I've collected some examples of abuse and bad mathematical notation: http://www.math.uni-bremen.de/~thielema/Research/notation.pdf
Some of what you point out there is bad notation. Other bits point to some misunderstanding of the issues.
Starting from your original post:
f(x) \in L(\R) where f \in L(\R) is meant
F(x) = \int f(x) \dif x where x shouldn't be visible outside the integral
First, mathematicians like to write f(x) to indicate clearly that they are denoting a function.
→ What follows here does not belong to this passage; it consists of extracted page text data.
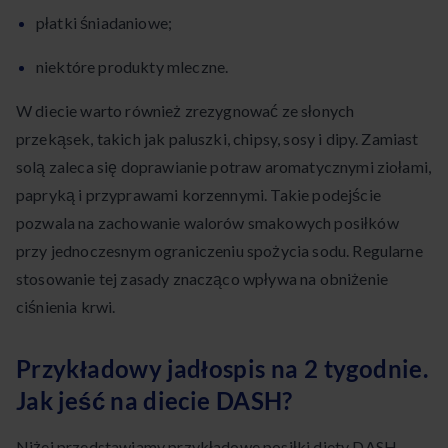
płatki śniadaniowe;
niektóre produkty mleczne.
W diecie warto również zrezygnować ze słonych
przekąsek, takich jak paluszki, chipsy, sosy i dipy. Zamiast
solą zaleca się doprawianie potraw aromatycznymi ziołami,
papryką i przyprawami korzennymi. Takie podejście
pozwala na zachowanie walorów smakowych posiłków
przy jednoczesnym ograniczeniu spożycia sodu. Regularne
stosowanie tej zasady znacząco wpływa na obniżenie
ciśnienia krwi.
Przykładowy jadłospis na 2 tygodnie.
Jak jeść na diecie DASH?
Niżej przedstawiamy przykładowe posiłki diety DASH.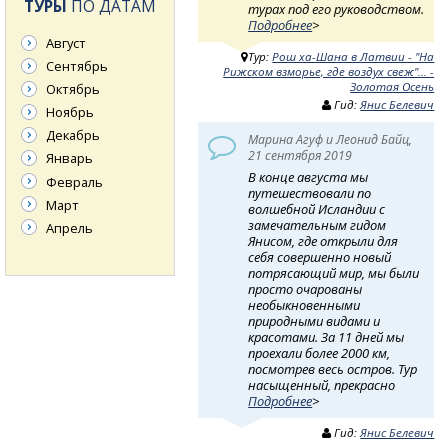
ТУРЫ
ПО ДАТАМ
турах под его руководством.
Подробнее
>
Август
Тур:
Рош ха-Шана в Латвии - "На
Сентябрь
Рижском взморье, где воздух свеж"... -
Золотая Осень
Октябрь
Гид:
Янис Белевич
Ноябрь
Декабрь
Марина Агуф и Леонид Байц,
21 сентября 2019
Январь
В конце августа мы
Февраль
путешествовали по
Март
волшебной Исландии с
замечательным гидом
Апрель
Янисом, где открыли для
себя совершенно новый
потрясающий мир, мы были
просто очарованы
необыкновенными
природными видами и
красотами. За 11 дней мы
проехали более 2000 км,
посмотрев весь остров. Тур
насыщенный, прекрасно
Подробнее
>
Гид:
Янис Белевич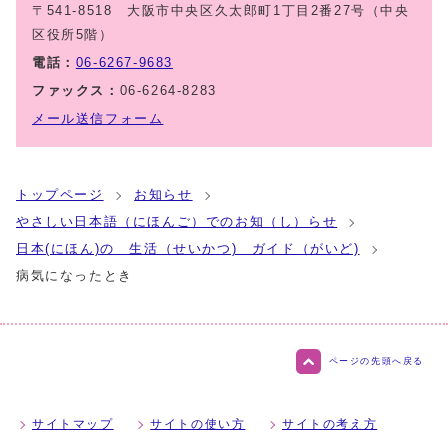
〒541-8518 大阪市中央区久太郎町1丁目2番27号（中央
区役所5階）
電話：
06-6267-9683
ファックス：
06-6264-8283
メール送信フォーム
トップページ
お知らせ
やさしい日本語（にほんご）でのお知（し）らせ
日本(にほん)の 生活（せいかつ) ガイド（がいど)
病気になったとき
ページの先頭へ戻る
サイトマップ
サイトの使い方
サイトの考え方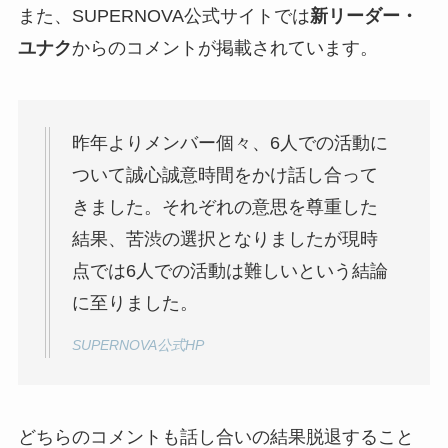
また、SUPERNOVA公式サイトでは
新リーダー・
ユナク
からのコメントが掲載されています。
昨年よりメンバー個々、6人での活動に
ついて誠心誠意時間をかけ話し合って
きました。それぞれの意思を尊重した
結果、苦渋の選択となりましたが現時
点では6人での活動は難しいという結論
に至りました。
SUPERNOVA公式HP
どちらのコメントも話し合いの結果脱退すること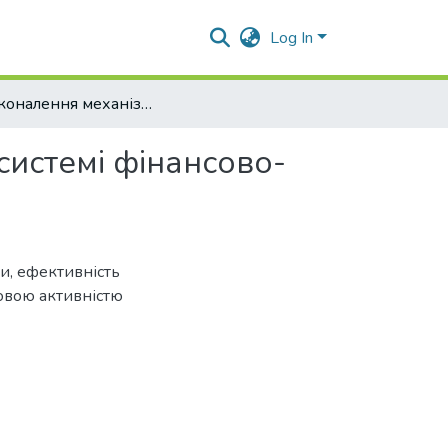
Log In
Удосконалення механізму управління ризиками в системі фінансово-економічної безпеки підприємства
системі фінансово-
ми
,
ефективність
овою активністю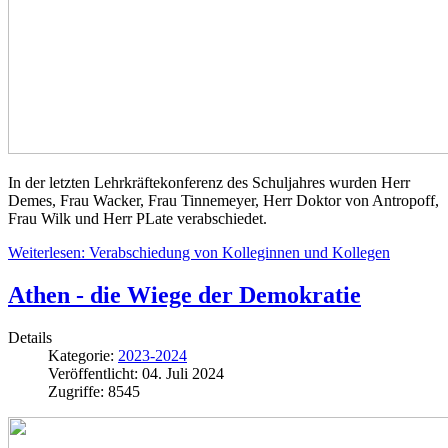
In der letzten Lehrkräftekonferenz des Schuljahres wurden Herr
Demes, Frau Wacker, Frau Tinnemeyer, Herr Doktor von Antropoff,
Frau Wilk und Herr PLate verabschiedet.
Weiterlesen: Verabschiedung von Kolleginnen und Kollegen
Athen - die Wiege der Demokratie
Details
Kategorie:
2023-2024
Veröffentlicht: 04. Juli 2024
Zugriffe: 8545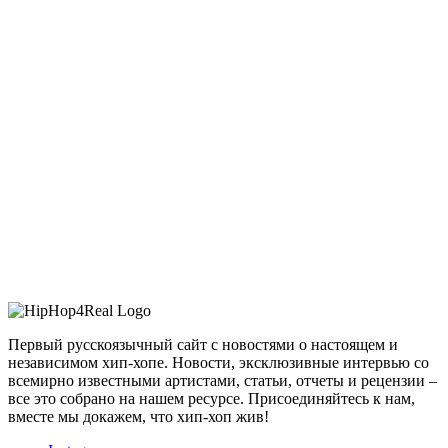
Первый русскоязычный сайт с новостями о настоящем и
независимом хип-хопе. Новости, эксклюзивные интервью со
всемирно известными артистами, статьи, отчеты и рецензии –
все это собрано на нашем ресурсе. Присоединяйтесь к нам,
вместе мы докажем, что хип-хоп жив!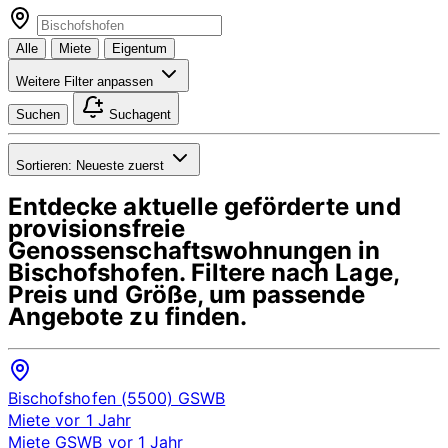
Alle
Miete
Eigentum
Weitere Filter anpassen
Suchen
Suchagent
Sortieren:
Neueste zuerst
Entdecke aktuelle geförderte und
provisionsfreie
Genossenschaftswohnungen in
Bischofshofen
. Filtere nach Lage,
Preis und Größe, um passende
Angebote zu finden.
Bischofshofen (5500)
GSWB
Miete
vor 1 Jahr
Miete
GSWB
vor 1 Jahr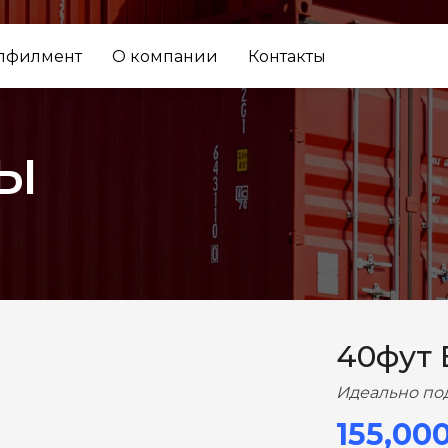
лфилмент
О компании
Контакты
ы
ВПЕРЕД
40фут
Идеально по
155,00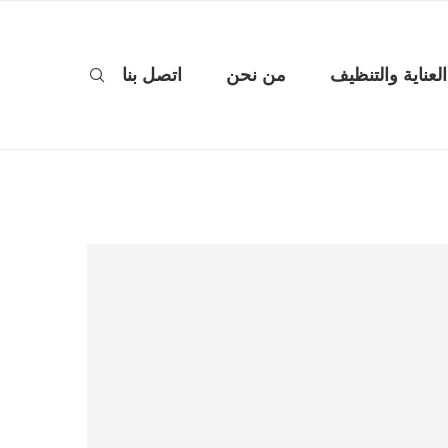
العناية والتنظيف
من نحن
اتصل بنا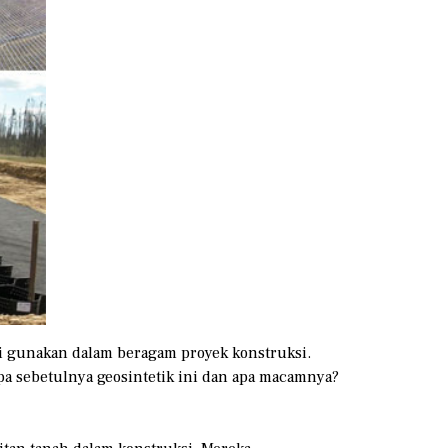
 di gunakan dalam beragam proyek konstruksi.
pa sebetulnya geosintetik ini dan apa macamnya?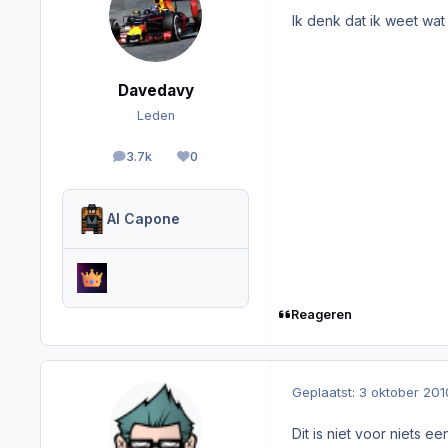
Ik denk dat ik weet wat
Davedavy
Leden
3.7k
0
berichten
Reputation
Al Capone
Reageren
Geplaatst:
3 oktober 201
Dit is niet voor niets 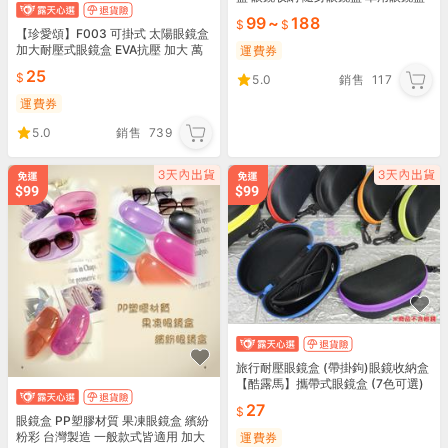
汽車眼鏡盒 墨鏡盒 眼鏡收納盒 眼睛
99
~
188
盒
【珍愛頌】F003 可掛式 太陽眼鏡盒
加大耐壓式眼鏡盒 EVA抗壓 加大 萬
運費券
用款 拉鍊盒 防震 眼鏡收納盒 防風鏡
25
5.0
銷售
117
盒
運費券
5.0
銷售
739
旅行耐壓眼鏡盒 (帶掛鉤)眼鏡收納盒
【酷露馬】攜帶式眼鏡盒 (7色可選)
防風眼鏡盒 墨鏡盒 BO004
27
眼鏡盒 PP塑膠材質 果凍眼鏡盒 繽紛
粉彩 台灣製造 一般款式皆適用 加大
運費券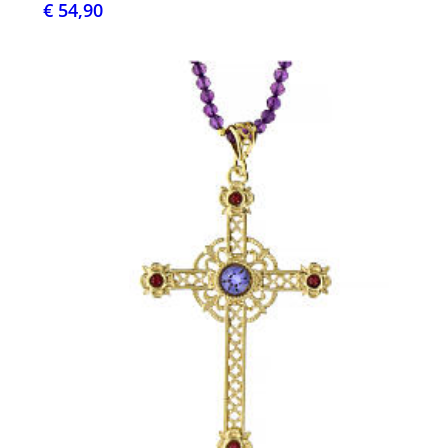
€ 54,90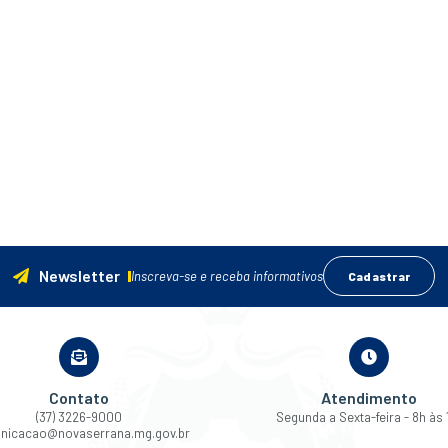
Newsletter
Inscreva-se e receba informativos
Cadastrar
Contato
Atendimento
(37) 3226-9000
Segunda a Sexta-feira - 8h às 
nicacao@novaserrana.mg.gov.br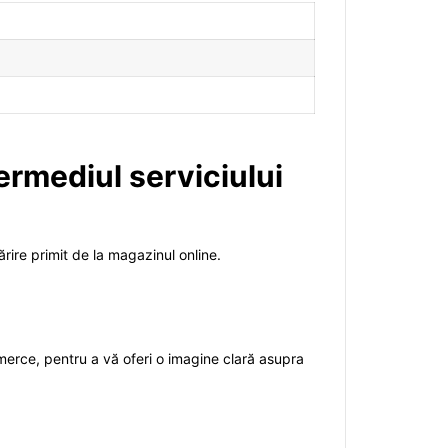
ermediul serviciului
rire primit de la magazinul online.
mmerce, pentru a vă oferi o imagine clară asupra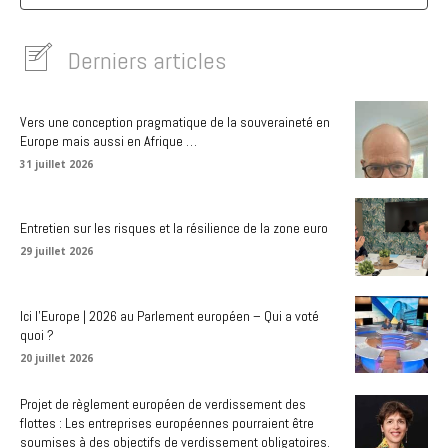
Derniers articles
Vers une conception pragmatique de la souveraineté en
Europe mais aussi en Afrique …
31 juillet 2026
Entretien sur les risques et la résilience de la zone euro
29 juillet 2026
Ici l’Europe | 2026 au Parlement européen – Qui a voté
quoi ?
20 juillet 2026
Projet de règlement européen de verdissement des
flottes : Les entreprises européennes pourraient être
soumises à des objectifs de verdissement obligatoires.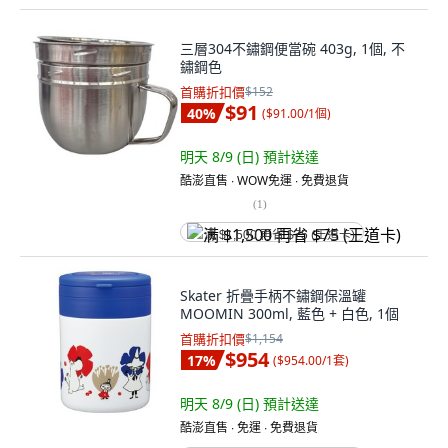
三層304不鏽鋼便當碗 403g, 1個, 不
鏽鋼色
首購折扣價
$152
$91
40
%
(
$91.00/1個
)
明天 8/9 (日)
預計送達
酷澎直售 ∙ WOW免運 ∙ 免費退貨
(
1
)
满 $1,500 再省 $75 (王道卡)
Skater 折疊手柄不鏽鋼保溫罐
MOOMIN 300ml, 藍色 + 白色, 1個
首購折扣價
$1,154
$954
17
%
(
$954.00/1套
)
明天 8/9 (日)
預計送達
酷澎直售 ∙ 免運 ∙ 免費退貨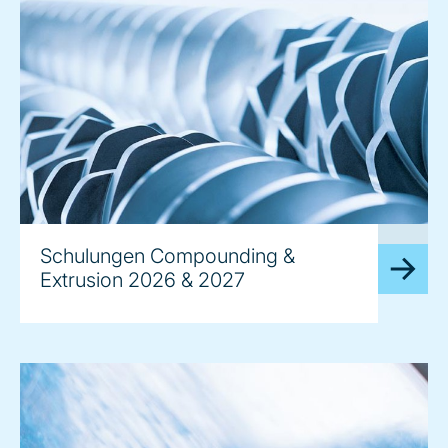
image
Schulungen Compounding &
Extrusion 2026 & 2027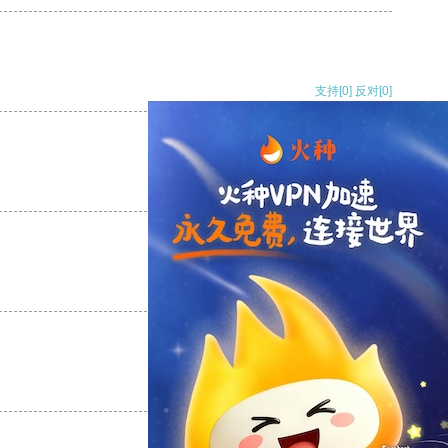
支持
[0]
反对
[0]
支持
[0]
反对
[0]
支持
[0]
反对
[0]
支持
[0]
反对
[0]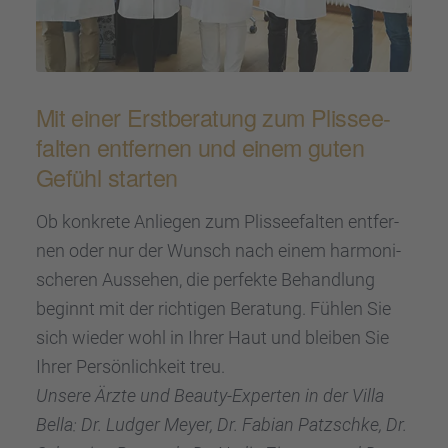
Mit einer Erstbe­ra­tung zum Plissee­
fal­ten entfer­nen und einem guten
Gefühl starten
Ob konkrete Anlie­gen zum Plissee­fal­ten entfer­
nen oder nur der Wunsch nach einem harmo­ni­
sche­ren Ausse­hen, die perfekte Behand­lung
beginnt mit der richti­gen Beratung. Fühlen Sie
sich wieder wohl in Ihrer Haut und bleiben Sie
Ihrer Persön­lich­keit treu.
Unsere Ärzte und Beauty-Exper­ten in der Villa
Bella: Dr. Ludger Meyer, Dr. Fabian Patzschke, Dr.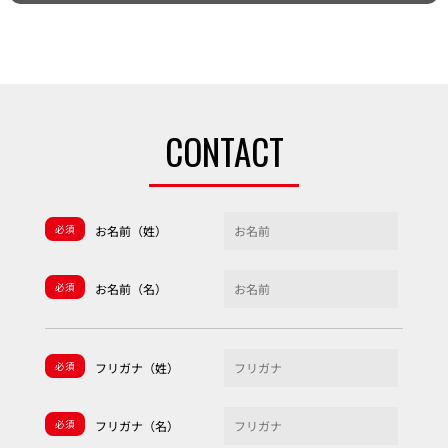
CONTACT
必須
お名前（姓）
必須
お名前（名）
必須
フリガナ（姓）
必須
フリガナ（名）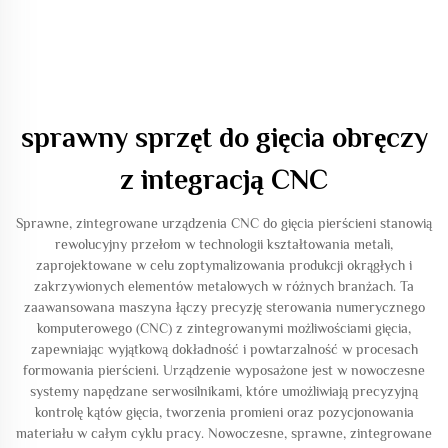
sprawny sprzęt do gięcia obręczy
z integracją CNC
Sprawne, zintegrowane urządzenia CNC do gięcia pierścieni stanowią
rewolucyjny przełom w technologii kształtowania metali,
zaprojektowane w celu zoptymalizowania produkcji okrągłych i
zakrzywionych elementów metalowych w różnych branżach. Ta
zaawansowana maszyna łączy precyzję sterowania numerycznego
komputerowego (CNC) z zintegrowanymi możliwościami gięcia,
zapewniając wyjątkową dokładność i powtarzalność w procesach
formowania pierścieni. Urządzenie wyposażone jest w nowoczesne
systemy napędzane serwosilnikami, które umożliwiają precyzyjną
kontrolę kątów gięcia, tworzenia promieni oraz pozycjonowania
materiału w całym cyklu pracy. Nowoczesne, sprawne, zintegrowane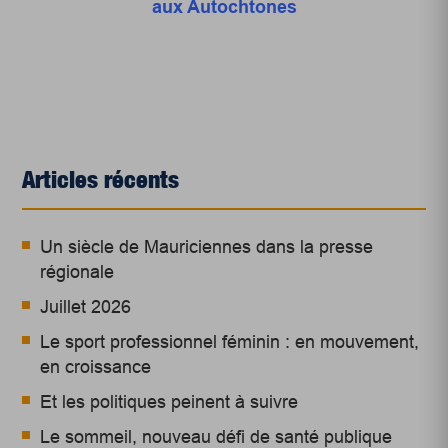
aux Autochtones
Articles récents
Un siècle de Mauriciennes dans la presse
régionale
Juillet 2026
Le sport professionnel féminin : en mouvement,
en croissance
Et les politiques peinent à suivre
Le sommeil, nouveau défi de santé publique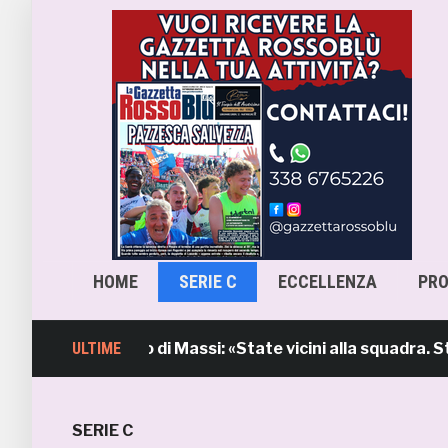
HOME
SERIE C
ECCELLENZA
PR
 l’intervento di Massi: «State vicini alla squadra. Stiamo
ULTIME
SERIE C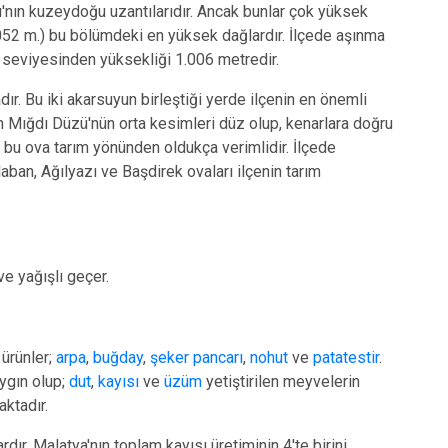
'nın kuzeydoğu uzantılarıdır. Ancak bunlar çok yüksek
052 m.) bu bölümdeki en yüksek dağlardır. İlçede aşınma
z seviyesinden yüksekliği 1.006 metredir.
ır. Bu iki akarsuyun birleştiği yerde ilçenin en önemli
an Mığdı Düzü'nün orta kesimleri düz olup, kenarlara doğru
 bu ova tarım yönünden oldukça verimlidir. İlçede
laban, Ağılyazı ve Başdirek ovaları ilçenin tarım
ve yağışlı geçer.
 ürünler;
arpa
,
buğday
,
şeker pancarı
,
nohut
ve
patatestir
.
ygın olup;
dut
,
kayısı
ve
üzüm
yetiştirilen meyvelerin
aktadır.
rdır. Malatya'nın toplam kayısı üretiminin 4'te birini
f(x) \in L(\R) clearly denotes that f(x) is a function, that is f(x)(y) is a scalar value. There are situations where it is sensible to claim f(x) \in L(\R) so why making them more complicated by sticking to that notation in the wrong cases? f \in L(\R) is one of the examples where the _right_ notation is shorter, thus easier to read, than the _wrong_ one. Yes, I call f(x) \in L(\R) _wrong_, because it is commonly agreed that L(\R) is a set of functions and that each element of such a set is a function, thus if you write f(x) \in L(\R) then you cannot treat f(x) as a scalar value later on.
You also write
O(n) which should be O(\n -> n) (a remark by Simon Thompson in The Craft of Functional Programming)
but the only reason for this is that computer scientists don't like open terms. Since the argument to O must be a univariate function with range the Reals, then whatever is written there must *denote* such a function. The term ``n'' can only denote only one such function, \n -> n.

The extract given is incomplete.